- [TASK REQUIREMENTS]
Only the text of the entries below should be returned, exactly as given, without pictures.

*-*-*

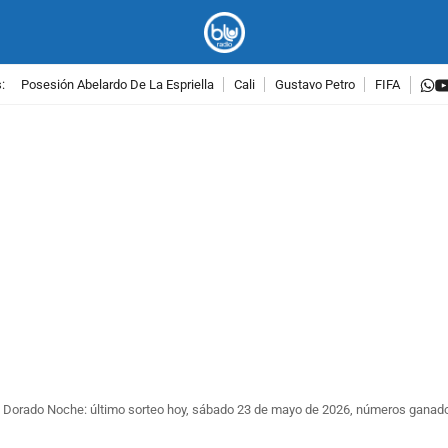
w
:
Posesión Abelardo De La Espriella
Cali
Gustavo Petro
FIFA
PUBLICIDAD
l Dorado Noche: último sorteo hoy, sábado 23 de mayo de 2026, números ganad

*-*-*

- [WRITTEN ANSWER]
w
:
Posesión Abelardo De La Espriella
Cali
Gustavo Petro
FIFA
PUBLICIDAD
l Dorado Noche: último sorteo hoy, sábado 23 de mayo de 2026, números ganad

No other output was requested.